- [Records to process]
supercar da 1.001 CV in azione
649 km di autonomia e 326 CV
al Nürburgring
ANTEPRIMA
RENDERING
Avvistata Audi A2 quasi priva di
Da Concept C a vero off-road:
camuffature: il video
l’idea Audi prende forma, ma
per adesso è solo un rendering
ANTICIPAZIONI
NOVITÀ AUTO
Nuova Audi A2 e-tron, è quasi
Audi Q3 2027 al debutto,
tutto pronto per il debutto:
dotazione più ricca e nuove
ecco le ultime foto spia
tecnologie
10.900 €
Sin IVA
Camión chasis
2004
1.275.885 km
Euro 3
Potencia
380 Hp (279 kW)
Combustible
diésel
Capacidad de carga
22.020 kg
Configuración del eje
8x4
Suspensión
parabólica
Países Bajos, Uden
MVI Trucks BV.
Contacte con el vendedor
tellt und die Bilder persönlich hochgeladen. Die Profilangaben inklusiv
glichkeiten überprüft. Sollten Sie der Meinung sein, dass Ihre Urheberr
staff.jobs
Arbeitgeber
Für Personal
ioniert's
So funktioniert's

==

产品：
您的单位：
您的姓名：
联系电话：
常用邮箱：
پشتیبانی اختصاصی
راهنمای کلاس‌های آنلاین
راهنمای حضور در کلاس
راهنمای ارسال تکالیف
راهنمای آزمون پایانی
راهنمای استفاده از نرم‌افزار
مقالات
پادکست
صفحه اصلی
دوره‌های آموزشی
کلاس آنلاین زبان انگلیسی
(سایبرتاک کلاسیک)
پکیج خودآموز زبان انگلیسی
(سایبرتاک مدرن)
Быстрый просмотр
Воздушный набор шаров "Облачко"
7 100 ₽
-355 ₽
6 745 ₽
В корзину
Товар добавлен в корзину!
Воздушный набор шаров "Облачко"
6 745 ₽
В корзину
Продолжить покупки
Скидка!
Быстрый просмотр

- [Problem details] Which lines hold the word "زبان"? Return all of them from the records above.

- [Task response]
کلاس آنلاین زبان انگلیسی
پکیج خودآموز زبان انگلیسی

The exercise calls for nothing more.